Task statement: Report, as a single figure, how many lines in the records below include "Courant".

Saved entries:
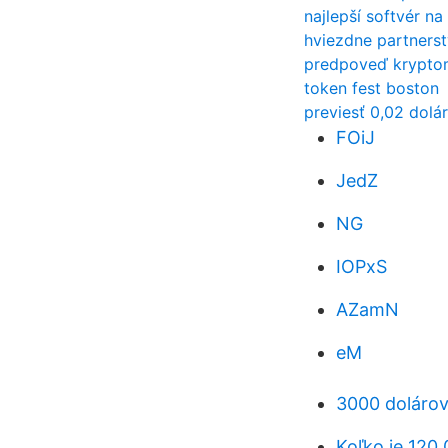
najlepší softvér n
hviezdne partners
predpoveď krypto
token fest boston
previesť 0,02 dolár
FOiJ
JedZ
NG
IOPxS
AZamN
eM
3000 dolárov
Koľko je 120 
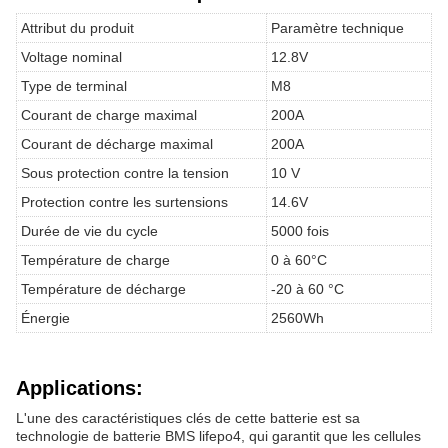
Attribut du produit
Paramètre technique
Voltage nominal
12.8V
Type de terminal
M8
Courant de charge maximal
200A
Courant de décharge maximal
200A
Sous protection contre la tension
10 V
Protection contre les surtensions
14.6V
Durée de vie du cycle
5000 fois
Température de charge
0 à 60°C
Température de décharge
-20 à 60 °C
Énergie
2560Wh
Applications:
L'une des caractéristiques clés de cette batterie est sa
technologie de batterie BMS lifepo4, qui garantit que les cellules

Solution for this problem: 2